Re: UTF-8 signature / BOM in CSS

One correction.

>There is no encoding scheme UTF-16.

The string "UTF-16" names both an encoding form and an encoding scheme. Somewhat
unfortunate, but it is that way for historical reasons. As an encoding form, it
is independent of byte ordering. As an encoding scheme, it is defined such that
an (optional) BOM determines the interpretation of the rest of the bytes, as
either pairs of big-endian or little-endian bytes.

Mark
__________________________________
http://www.macchiato.com
► शिष्यादिच्छेत्पराजयम् ◄

----- Original Message ----- 
From: "Etan Wexler" <ewexler@stickdog.com>
To: "Chris Lilley" <chris@w3.org>; <www-international@w3.org>;
<w3c-css-wg@w3.org>; <www-style@w3.org>
Sent: Sat, 2003 Dec 06 19:08
Subject: Re: UTF-8 signature / BOM in CSS



Chris Lilley wrote to <mailto:www-international@w3.org>,
<mailto:w3c-css-wg@w3.org>, <mailto:w3c-i18n-ig@w3.org>, and
<mailto:www-style@w3.org> on 6 December 2003 in "Re: UTF-8 signature /
BOM in CSS" (<mid:862788409.20031206164822@w3.org>):

> EW> I assumed that the CSS engine would make use of out-of-band
> information
> EW> to indicate the detected encoding scheme.
>
> Please check the definition of that out of band information [— in]
> particular what it says about when a BOM must be present.

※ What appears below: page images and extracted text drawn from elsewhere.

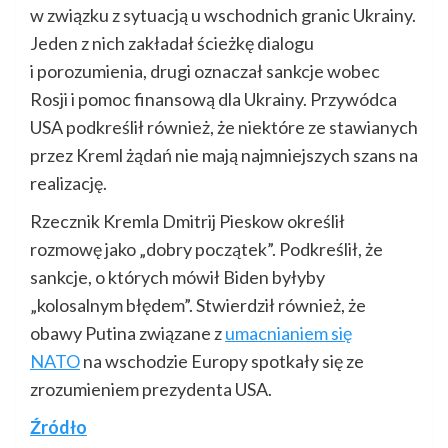
w związku z sytuacją u wschodnich granic Ukrainy.
Jeden z nich zakładał ścieżkę dialogu
i porozumienia, drugi oznaczał sankcje wobec
Rosji i pomoc finansową dla Ukrainy. Przywódca
USA podkreślił również, że niektóre ze stawianych
przez Kreml żądań nie mają najmniejszych szans na
realizację.
Rzecznik Kremla Dmitrij Pieskow określił
rozmowę jako „dobry początek”. Podkreślił, że
sankcje, o których mówił Biden byłyby
„kolosalnym błędem”. Stwierdził również, że
obawy Putina związane z
umacnianiem się
NATO
na wschodzie Europy spotkały się ze
zrozumieniem prezydenta USA.
Źródło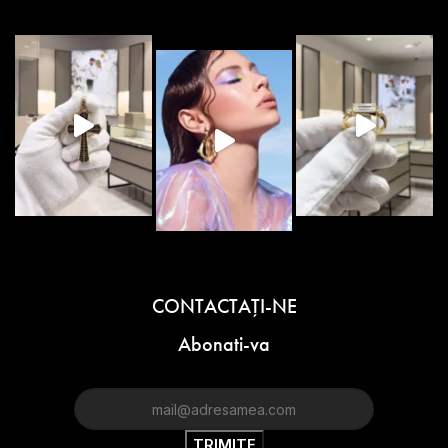
CONTACTAŢI-NE
Abonati-va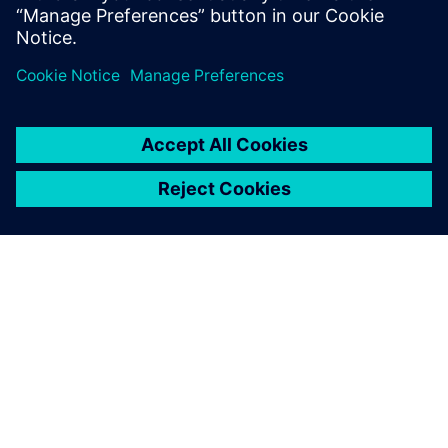
O SIEMENSU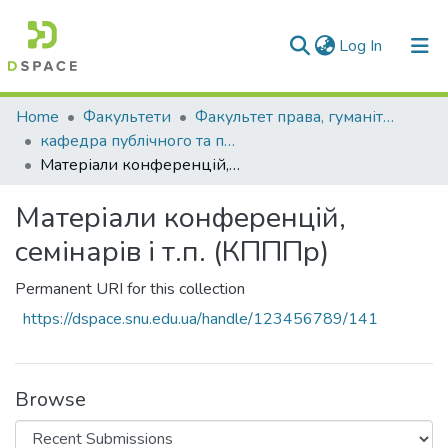
(current)
Log In
Communities & Collections
Home
Факультети
Факультет права, гуманітарних і соціальних наук
кафедра публічного та приватного права
All of DSpace
Матеріали конференцій, семінарів і т.п. (КПППр)
Statistics
Матеріали конференцій,
семінарів і т.п. (КПППр)
Permanent URI for this collection
https://dspace.snu.edu.ua/handle/123456789/141
Browse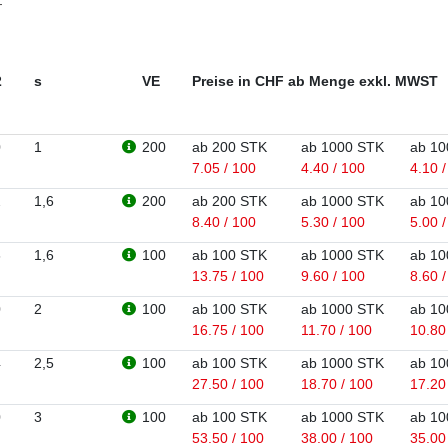
2
s
VE
Preise in CHF ab Menge exkl. MWST
0
1
200
ab 200 STK
ab 1000 STK
ab 10
7.05 / 100
4.40 / 100
4.10 
2
1,6
200
ab 200 STK
ab 1000 STK
ab 10
8.40 / 100
5.30 / 100
5.00 
6
1,6
100
ab 100 STK
ab 1000 STK
ab 10
13.75 / 100
9.60 / 100
8.60 
0
2
100
ab 100 STK
ab 1000 STK
ab 10
16.75 / 100
11.70 / 100
10.80
4
2,5
100
ab 100 STK
ab 1000 STK
ab 10
27.50 / 100
18.70 / 100
17.20
0
3
100
ab 100 STK
ab 1000 STK
ab 10
53.50 / 100
38.00 / 100
35.00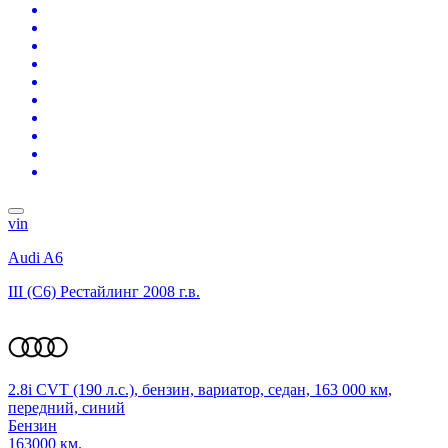
vin
Audi A6
III (C6) Рестайлинг
2008 г.в.
2.8i CVT (190 л.с.), бензин, вариатор, седан, 163 000 км,
передний, синий
Бензин
163000 км.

Perhaps I was unclear. I did not mean that the CSS engine would
propagate the "charset" parameter's value unmodified. What I had in
mind is as follows.

The CSS engine retrieves a style sheet. It could be from HTTP, the
local file system, FTP, SMTP + MIME, a database, or any source, really.
The CSS engine detects an encoding scheme according to the prescribed
or accepted best practice. Factors that could determine the detection
include a "charset" parameter, a byte-order mark (U+FEFF), a database
schema, a file name extension, and the native byte order of the local
machine. Once the encoding scheme is detected, it is noted for further
use. The encoding scheme will never be noted as UTF-16 or UTF-32.

There is no encoding scheme UTF-16. There is a "charset" value in the
IANA registry called "UTF-16", but UTF-16 is an encoding form. Any
serialized UTF-16 document is either big-endian or little-endian.
Nevertheless, the "UTF-16" label is allowed and in use, so we resort to
the BOM to disambiguate the label's meaning. The situation with UTF-32
is analogous.

We return to our CSS scenario. The encoding scheme has been detected
and noted, including any significant endian-ness. No BOM is necessary
for the tokenizer. The BOM is stripped from the internal representation
of the style sheet. The remaining byte stream moves along to the
tokenizer. The tokenizer consults the noted encoding scheme in order to
properly interpret the bytes. Parsing proceeds on course.

What did I miss or misunderstand?

-- 
Etan Wexler.


Received on Sunday, 7 December 2003 15:39:43 UTC